More of a success than El Hierro

Younicos is confident Graciosa will be more of a success than El Hierro because of the choice of storage medium.

The company told Energy Storage Report it believes battery-based systems are the most easily deployable, cost effective option for producing clean power today.

Younicos spokesman Philip Hiersemenzel said: “We already proved that we can keep a grid stable using up to 100% intermittent renewables for hours and indeed days in our technology centre in Berlin.

“As soon as Graciosa becomes operational in autumn, we’ll be proving it every day in real life. Our main challenge with Graciosa was financing. We knew the technology would work 10 years ago and we proved it three years ago.

“Today I’m confident we could build similar systems anywhere in the world in under 12 months, provided that the financing is there.”

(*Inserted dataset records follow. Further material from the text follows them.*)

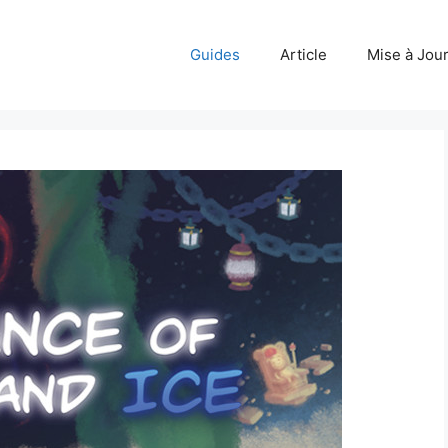
Guides
Article
Mise à Jou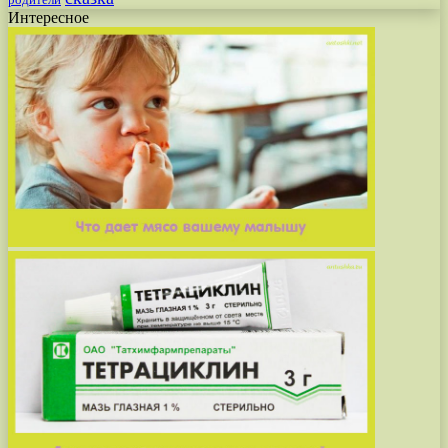
родители
Интересное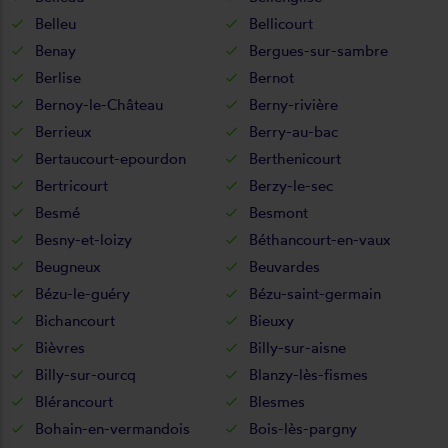
Belleu
Bellicourt
Benay
Bergues-sur-sambre
Berlise
Bernot
Bernoy-le-Château
Berny-rivière
Berrieux
Berry-au-bac
Bertaucourt-epourdon
Berthenicourt
Bertricourt
Berzy-le-sec
Besmé
Besmont
Besny-et-loizy
Béthancourt-en-vaux
Beugneux
Beuvardes
Bézu-le-guéry
Bézu-saint-germain
Bichancourt
Bieuxy
Bièvres
Billy-sur-aisne
Billy-sur-ourcq
Blanzy-lès-fismes
Blérancourt
Blesmes
Bohain-en-vermandois
Bois-lès-pargny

A payback of under 15 years

At €24m, the Graciosa project is just over a third of the cost of Gorona del Viento, giving it a potential payback period of under 15 years, according to Younicos.

It is also aiming to serve a smaller level of demand than the project on El Hierro.

Graciosa’s 4,500 inhabitants use about 13.5GWh a year, compared to the 46GWh or so of consumption on El Hierro, which has a population of more than 10,000. This lower bar may help Graciosa in achieving its targets.

But it can hardly afford to miss them, either. With island microgrids now under scrutiny, it is key for the Graciosa project to achieve the level of renewable energy coverage its backers claim… and at a cost that beats diesel.